> _Activity_
Beginning with the line that holds "previdenciário, fiscal e contábil.", copy each line to the end of the records exactly, except the pictures.

> _Exercise data_

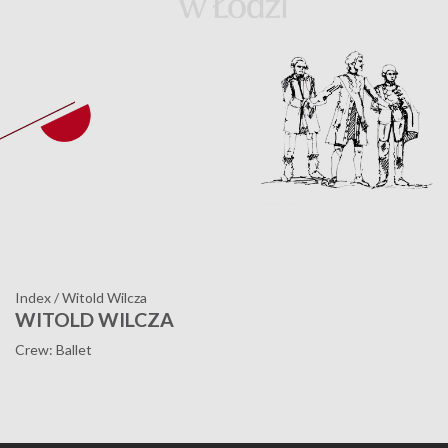
Index
/
Witold Wilcza
WITOLD WILCZA
Crew: Ballet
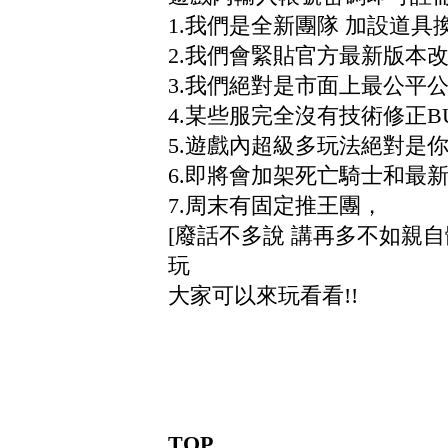
1.我們是全新團隊 加設道具
2.我們會緊貼官方最新版本
3.我們絕對是市面上最公平
4.某些服完全沒有技術修正B
5.遊戲內超級多玩法絕對是
6.即將會加架死亡騎士和最
7.周末有固定推王團，
[廢話不多說 講再多不如親
玩
大家可以來玩看看!!
TOP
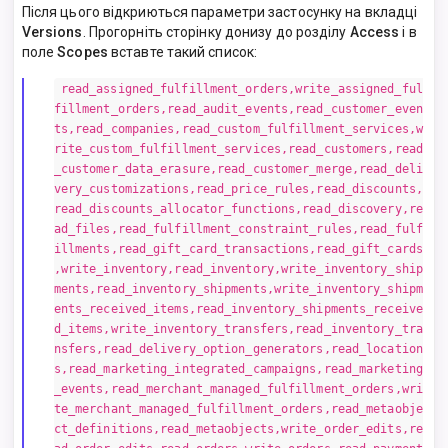
Після цього відкриються параметри застосунку на вкладці
Versions
. Прогорніть сторінку донизу до розділу
Access
і в
поле
Scopes
вставте такий список:
read_assigned_fulfillment_orders,write_assigned_ful
fillment_orders,read_audit_events,read_customer_even
ts,read_companies,read_custom_fulfillment_services,w
rite_custom_fulfillment_services,read_customers,read
_customer_data_erasure,read_customer_merge,read_deli
very_customizations,read_price_rules,read_discounts,
read_discounts_allocator_functions,read_discovery,re
ad_files,read_fulfillment_constraint_rules,read_fulf
illments,read_gift_card_transactions,read_gift_cards
,write_inventory,read_inventory,write_inventory_ship
ments,read_inventory_shipments,write_inventory_shipm
ents_received_items,read_inventory_shipments_receive
d_items,write_inventory_transfers,read_inventory_tra
nsfers,read_delivery_option_generators,read_location
s,read_marketing_integrated_campaigns,read_marketing
_events,read_merchant_managed_fulfillment_orders,wri
te_merchant_managed_fulfillment_orders,read_metaobje
ct_definitions,read_metaobjects,write_order_edits,re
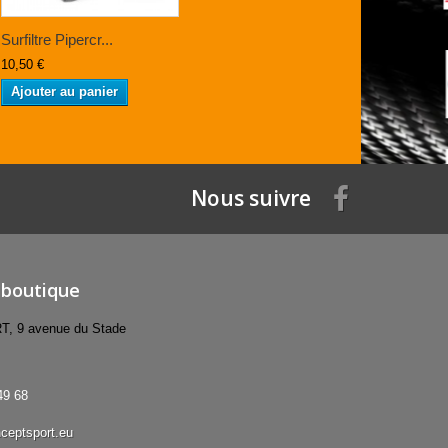
Surfiltre Pipercr...
10,50 €
Ajouter au panier
Nous suivre
 boutique
 9 avenue du Stade
49 68
ceptsport.eu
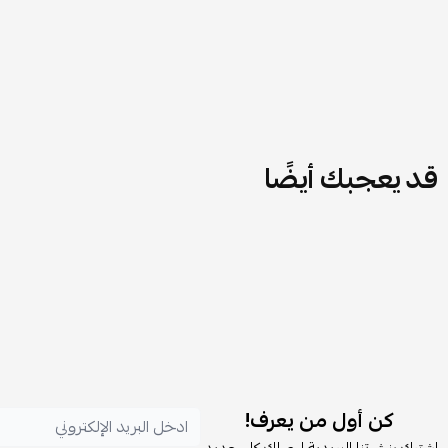
قد يعجبك أيضًا
كن أول من يعرف!
اشترك بنشرتنا البريدية ليصلك كل جديد.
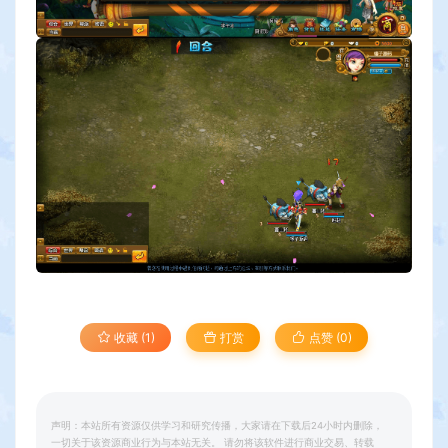
收藏 (1)
打赏
点赞 (
0
)
声明：本站所有资源仅供学习和研究传播，大家请在下载后24小时内删除，
一切关于该资源商业行为与本站无关。 请勿将该软件进行商业交易、转载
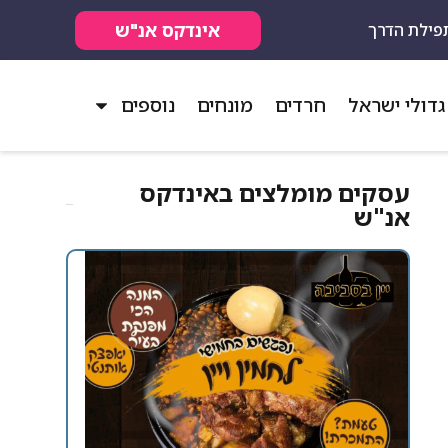
אינדקס אנ"ש
פילת הדרך
גדולי ישראל
חרדים
מונחים
נוספים
עסקים מומלצים באינדקס
אנ"ש​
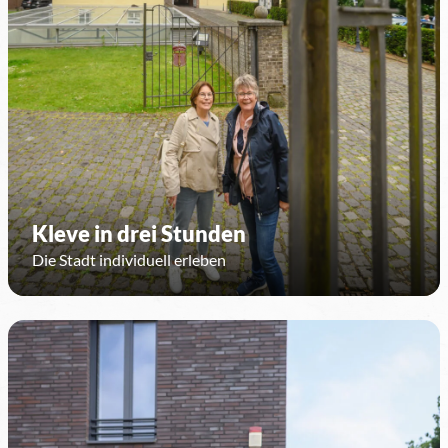
Kleve in drei Stunden
Die Stadt individuell erleben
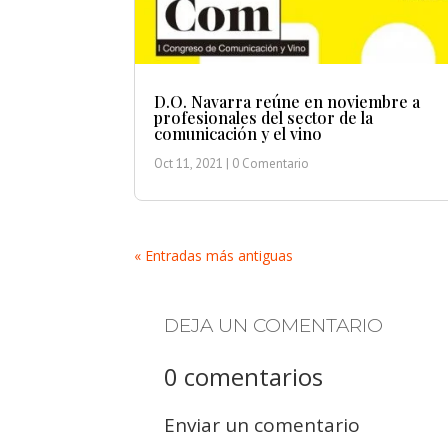
D.O. Navarra reúne en noviembre a
profesionales del sector de la
comunicación y el vino
Oct 11, 2021
| 0 Comentario
« Entradas más antiguas
DEJA UN COMENTARIO
0 comentarios
Enviar un comentario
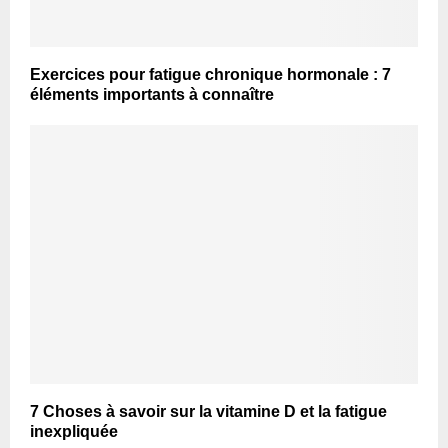
Exercices pour fatigue chronique hormonale : 7
éléments importants à connaître
7 Choses à savoir sur la vitamine D et la fatigue
inexpliquée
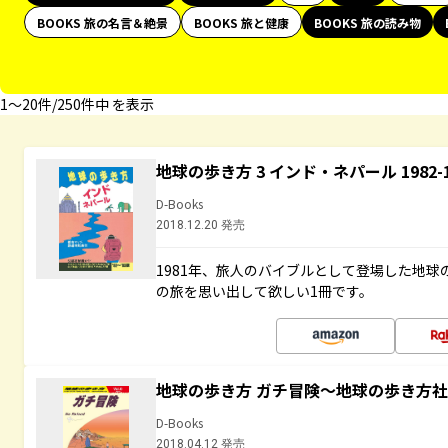
BOOKS 旅の名言＆絶景
BOOKS 旅と健康
BOOKS 旅の読み物
1〜20件/250件中 を表示
地球の歩き方 3 インド・ネパール 1982
D-Books
2018.12.20 発売
1981年、旅人のバイブルとして登場した地
の旅を思い出して欲しい1冊です。
地球の歩き方 ガチ冒険～地球の歩き方
D-Books
2018.04.12 発売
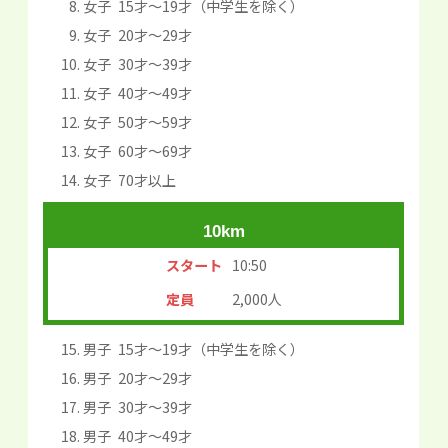
女子 15才～19才（中学生を除く）
女子 20才～29才
女子 30才～39才
女子 40才～49才
女子 50才～59才
女子 60才～69才
女子 70才以上
10km
スタート
10:50
定員
2,000人
男子 15才～19才（中学生を除く）
男子 20才～29才
男子 30才～39才
男子 40才～49才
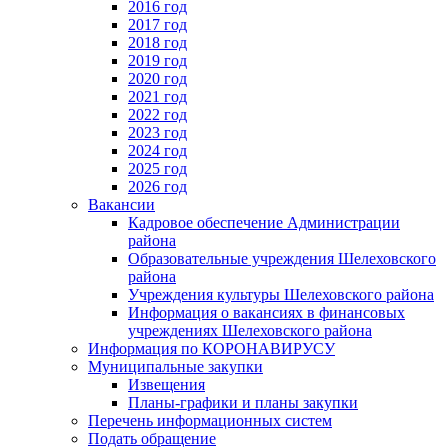
2016 год
2017 год
2018 год
2019 год
2020 год
2021 год
2022 год
2023 год
2024 год
2025 год
2026 год
Вакансии
Кадровое обеспечение Администрации
района
Образовательные учреждения Шелеховского
района
Учреждения культуры Шелеховского района
Информация о вакансиях в финансовых
учреждениях Шелеховского района
Информация по КОРОНАВИРУСУ
Муниципальные закупки
Извещения
Планы-графики и планы закупки
Перечень информационных систем
Подать обращение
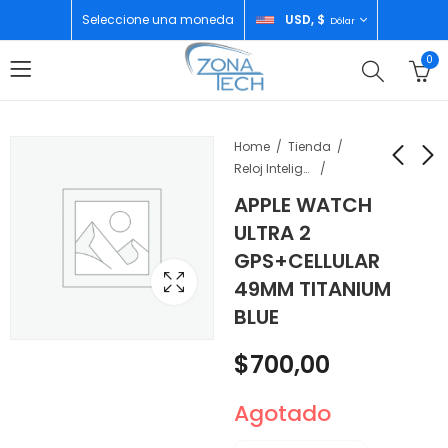
Seleccione una moneda
USD, $
Dólar
0
Home
Tienda
Reloj Inteligente
APPLE WATCH
EZVIZ KIT DE
ZTE BLADE V60
ULTRA 2
REPUESTO ROBOT
DESIGN
GPS+CELLULAR
ASPIRADORA RE4 /
6+10GB/256GB
$
20,00
$
111,00
49MM TITANIUM
RE4C / RE5 CS-RA-
DORADO
KIT13
BLUE
$
700,00
Agotado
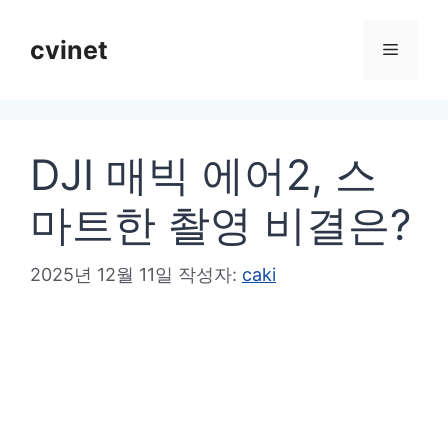
컨
텐
cvinet
메
츠
로
뉴
건
DJI 매빅 에어2, 스
너
뛰
마트한 촬영 비결은?
기
2025년 12월 11일
작성자:
caki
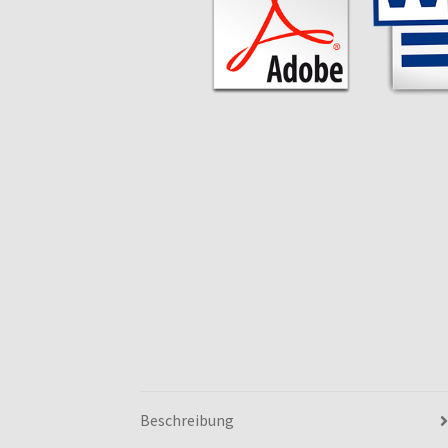
Beschreibung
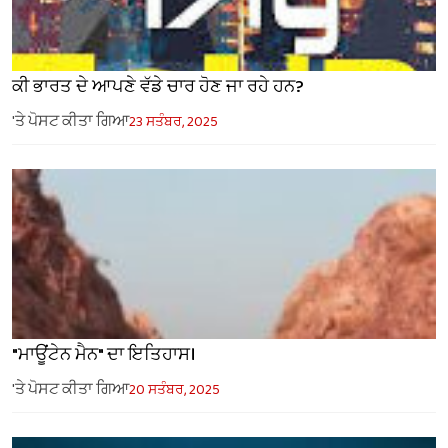
ਕੀ ਭਾਰਤ ਦੇ ਆਪਣੇ ਵੱਡੇ ਚਾਰ ਹੋਣ ਜਾ ਰਹੇ ਹਨ?
'ਤੇ ਪੋਸਟ ਕੀਤਾ ਗਿਆ
23 ਸਤੰਬਰ, 2025
"ਮਾਊਂਟੇਨ ਮੈਨ" ਦਾ ਇਤਿਹਾਸ।
'ਤੇ ਪੋਸਟ ਕੀਤਾ ਗਿਆ
20 ਸਤੰਬਰ, 2025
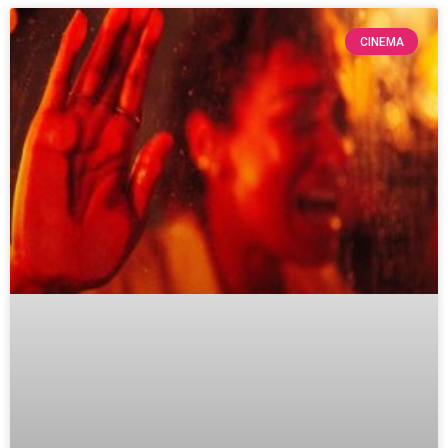
CINEMA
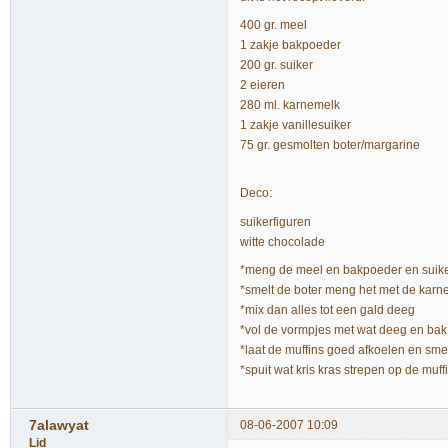
400 gr. meel
1 zakje bakpoeder
200 gr. suiker
2 eieren
280 ml. karnemelk
1 zakje vanillesuiker
75 gr. gesmolten boter/margarine
Deco:
suikerfiguren
witte chocolade
*meng de meel en bakpoeder en suik
*smelt de boter meng het met de karne
*mix dan alles tot een gald deeg
*vol de vormpjes met wat deeg en ba
*laat de muffins goed afkoelen en sm
*spuit wat kris kras strepen op de muff
7alawyat
08-06-2007 10:09
Lid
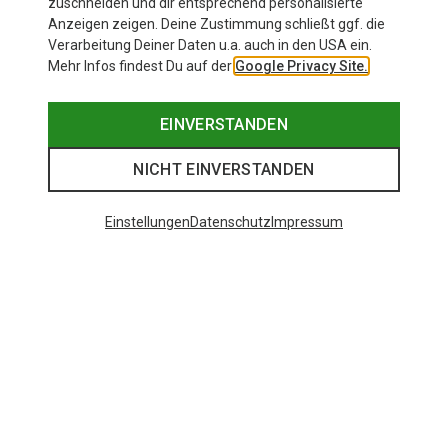
zuschneiden und dir entsprechend personalisierte
Anzeigen zeigen. Deine Zustimmung schließt ggf. die
Verarbeitung Deiner Daten u.a. auch in den USA ein.
Mehr Infos findest Du auf der
Google Privacy Site.
EINVERSTANDEN
NICHT EINVERSTANDEN
Einstellungen
Datenschutz
Impressum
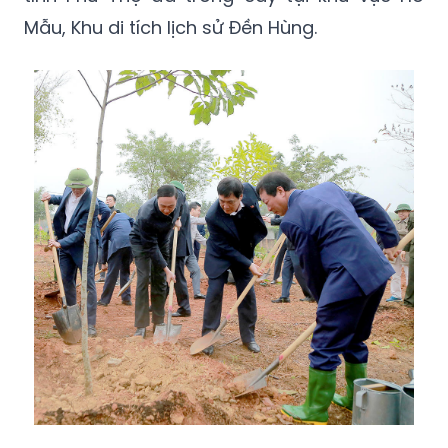
Mẫu, Khu di tích lịch sử Đền Hùng.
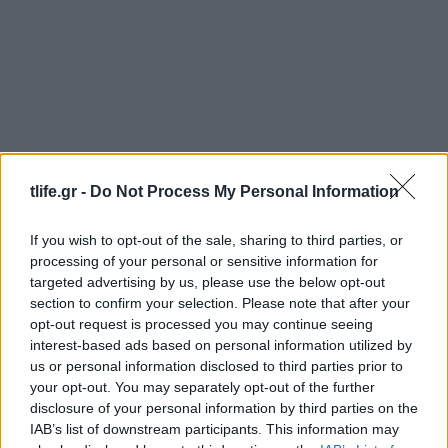
tlife.gr -
Do Not Process My Personal Information
Zendaya – Tom Holland: Το μυστικό wedding
If you wish to opt-out of the sale, sharing to third parties, or
party στην αγγλική εξοχή μετά τον γάμο τους –
processing of your personal or sensitive information for
Όλες οι λεπτομέρειες
targeted advertising by us, please use the below opt-out
section to confirm your selection. Please note that after your
08.08.2026
opt-out request is processed you may continue seeing
interest-based ads based on personal information utilized by
us or personal information disclosed to third parties prior to
your opt-out. You may separately opt-out of the further
disclosure of your personal information by third parties on the
IAB’s list of downstream participants. This information may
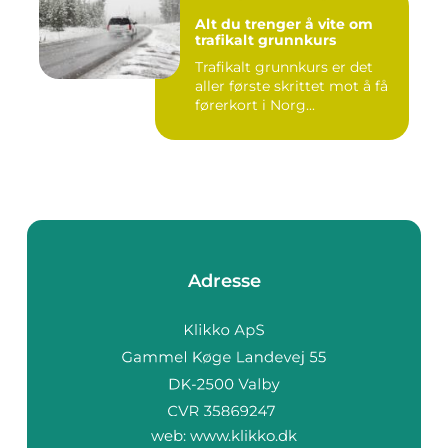
Alt du trenger å vite om
trafikalt grunnkurs
Trafikalt grunnkurs er det
aller første skrittet mot å få
førerkort i Norg...
Adresse
web:
www.klikko.dk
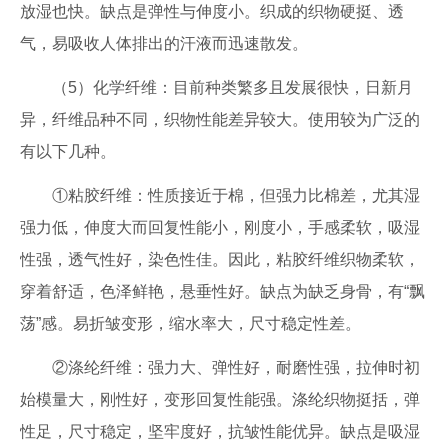
放湿也快。缺点是弹性与伸度小。织成的织物硬挺、透
气，易吸收人体排出的汗液而迅速散发。
（5）化学纤维：目前种类繁多且发展很快，日新月
异，纤维品种不同，织物性能差异较大。使用较为广泛的
有以下几种。
①粘胶纤维：性质接近于棉，但强力比棉差，尤其湿
强力低，伸度大而回复性能小，刚度小，手感柔软，吸湿
性强，透气性好，染色性佳。因此，粘胶纤维织物柔软，
穿着舒适，色泽鲜艳，悬垂性好。缺点为缺乏身骨，有“飘
荡”感。易折皱变形，缩水率大，尺寸稳定性差。
②涤纶纤维：强力大、弹性好，耐磨性强，拉伸时初
始模量大，刚性好，变形回复性能强。涤纶织物挺括，弹
性足，尺寸稳定，坚牢度好，抗皱性能优异。缺点是吸湿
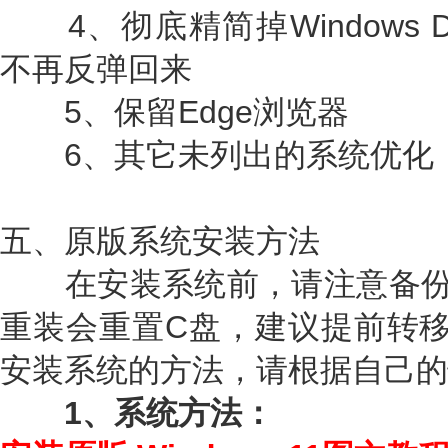
4、彻底精简掉Windows D
不再反弹回来
5、保留Edge浏览器
6、其它未列出的系统优化
五、原版系统安装方法
在安装系统前，请注意备份
重装会重置C盘，建议提前转移
安装系统的方法，请根据自己的
1、系统方法
：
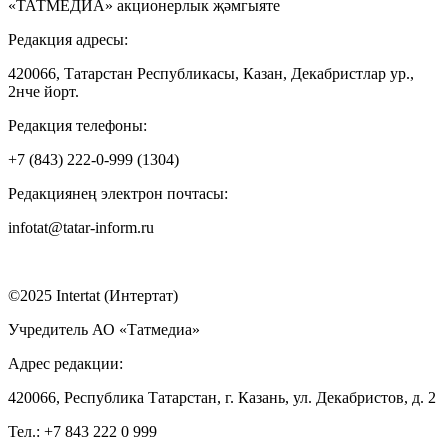
«ТАТМЕДИА» акционерлык җәмгыяте
Редакция адресы:
420066, Татарстан Республикасы, Казан, Декабристлар ур.,
2нче йорт.
Редакция телефоны:
+7 (843) 222-0-999 (1304)
Редакциянең электрон почтасы:
infotat@tatar-inform.ru
©2025 Intertat (Интертат)
Учредитель АО «Татмедиа»
Адрес редакции:
420066, Республика Татарстан, г. Казань, ул. Декабристов, д. 2
Тел.: +7 843 222 0 999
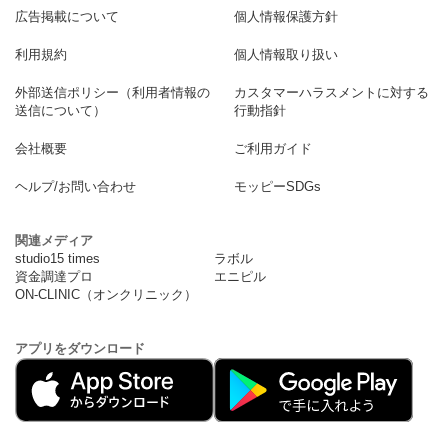
広告掲載について
個人情報保護方針
利用規約
個人情報取り扱い
外部送信ポリシー（利用者情報の
カスタマーハラスメントに対する
送信について）
行動指針
会社概要
ご利用ガイド
ヘルプ/お問い合わせ
モッピーSDGs
関連メディア
studio15 times
ラボル
資金調達プロ
エニピル
ON-CLINIC（オンクリニック）
アプリをダウンロード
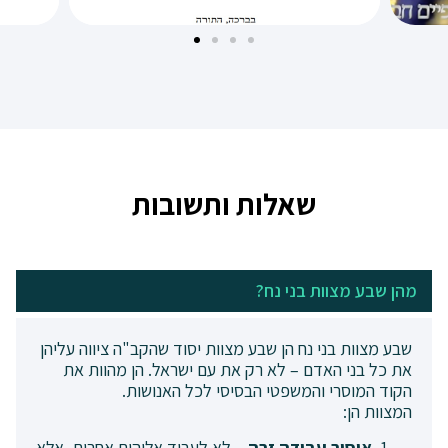
שאלות ותשובות
מהן שבע מצוות בני נח?
שבע מצוות בני נח הן שבע מצוות יסוד שהקב"ה ציווה עליהן
את כל בני האדם – לא רק את עם ישראל. הן מהוות את
הקוד המוסרי והמשפטי הבסיסי לכל האנושות.
המצוות הן:
איסור עבודה זרה –
לא לעבוד אלוהים אחרים, אלא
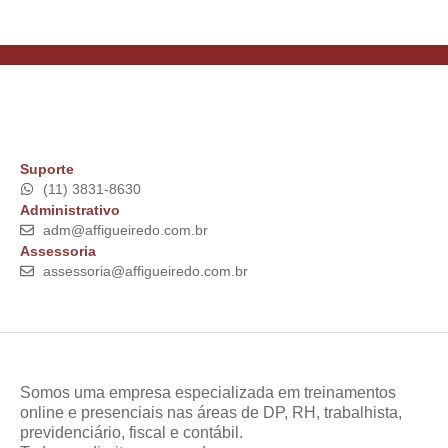
Suporte
(11) 3831-8630
Administrativo
adm@affigueiredo.com.br
Assessoria
assessoria@affigueiredo.com.br
Somos uma empresa especializada em treinamentos
online e presenciais nas áreas de DP, RH, trabalhista,
previdenciário, fiscal e contábil.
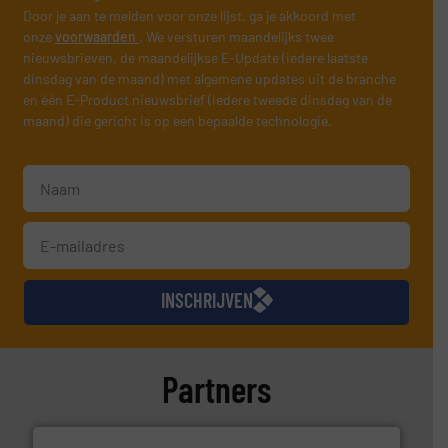
Door je aan te melden voor onze lijst, ga je akkoord met
onze
voorwaarden
. We versturen maandelijks twee
nieuwsbrieven, de maandelijkse E-Update (iedere laatste
dinsdag van de maand) met algemene updates uit de branche
en één E-Product nieuwsbrief (iedere tweede dinsdag van de
maand) die gericht is op een bepaalde technologie.
INSCHRIJVEN
Partners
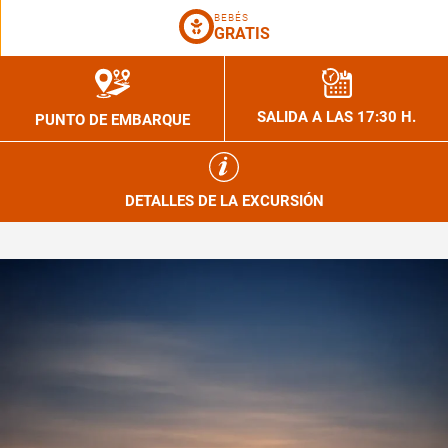
BEBÉS
GRATIS
SALIDA A LAS 17:30 H.
PUNTO DE EMBARQUE
DETALLES DE LA EXCURSIÓN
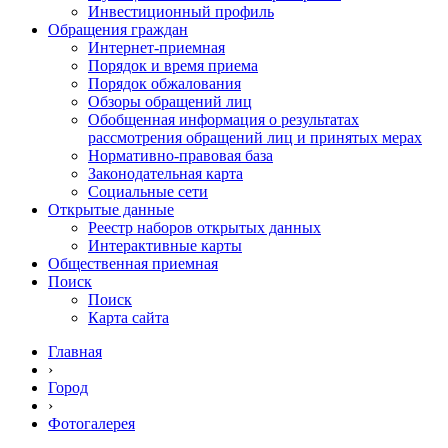
Инвестиционный профиль
Обращения граждан
Интернет-приемная
Порядок и время приема
Порядок обжалования
Обзоры обращений лиц
Обобщенная информация о результатах
рассмотрения обращений лиц и принятых мерах
Нормативно-правовая база
Законодательная карта
Социальные сети
Открытые данные
Реестр наборов открытых данных
Интерактивные карты
Общественная приемная
Поиск
Поиск
Карта сайта
Главная
›
Город
›
Фотогалерея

> _Exercise answer_
previdenciário, fiscal e contábil.
Door je aan te melden voor onze lijst, ga je akkoord met
onze
voorwaarden
. We versturen maandelijks twee
nieuwsbrieven, de maandelijkse E-Update (iedere laatste
dinsdag van de maand) met algemene updates uit de branche
en één E-Product nieuwsbrief (iedere tweede dinsdag van de
maand) die gericht is op een bepaalde technologie.
INSCHRIJVEN
Partners
BEBÉS
GRATIS
SALIDA A LAS 17:30 H.
PUNTO DE EMBARQUE
DETALLES DE LA EXCURSIÓN
Инвестиционный профиль
Обращения граждан
Интернет-приемная
Порядок и время приема
Порядок обжалования
Обзоры обращений лиц
Обобщенная информация о результатах
рассмотрения обращений лиц и принятых мерах
Нормативно-правовая база
Законодательная карта
Социальные сети
Открытые данные
Реестр наборов открытых данных
Интерактивные карты
Общественная приемная
Поиск
Поиск
Карта сайта
Главная
›
Город
›
Фотогалерея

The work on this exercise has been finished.